Unread postby capnnerefir » Fri Sep 29, 2017 8:00 pm

Zhang Yang's journey was a circuitous one.

In 188, Ding Yuan sent him to the Han court, where he became a staff officer to Jian Shi, commander of the Western Garden Army. Afrer Jian Shi's death in 189, Zhang Yang became one of He JIn's officers and was sent out to recruit soldiers in Bing. Zhang Yang did return to Bing, but instead of recruiting men for He Jin, he led the recruits in campaigns against the bandits in Shangdang. When Dong Zhuo seized power at the end of September, Zhang Yang tried to take over Shangdang commandery. He was defeated by the local administrator, but he still had a substantial army and plundered the surrounding commanderies.

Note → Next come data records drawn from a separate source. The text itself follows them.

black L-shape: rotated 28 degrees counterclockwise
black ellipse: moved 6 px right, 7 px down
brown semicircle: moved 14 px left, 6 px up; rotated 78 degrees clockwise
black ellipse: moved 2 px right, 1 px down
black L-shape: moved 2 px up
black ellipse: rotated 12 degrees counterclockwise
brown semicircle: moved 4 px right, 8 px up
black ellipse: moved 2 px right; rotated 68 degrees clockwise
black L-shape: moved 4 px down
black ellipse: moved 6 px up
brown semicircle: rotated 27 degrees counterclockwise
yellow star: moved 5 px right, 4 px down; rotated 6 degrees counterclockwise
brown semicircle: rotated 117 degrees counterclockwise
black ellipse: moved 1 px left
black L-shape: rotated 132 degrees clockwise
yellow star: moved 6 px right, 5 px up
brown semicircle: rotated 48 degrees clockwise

In 190, Yuan Shao established himself in Henei, which was next to Shangdang. Zhang Yang joined him there, along with the exiled Chanyu Yufuluo. In 191, however, Yufuluo turned against Yuan Shao after Yuan Shao seized Ji province. He forced Zhang Yang to revolt with him and the two marched on Ye. They were defeated by Qu Yi and fell back to Liyang, which they seized from Yuan Shao's subordinate Geng Zhi. This bought them some room, and both men rebuilt their armies.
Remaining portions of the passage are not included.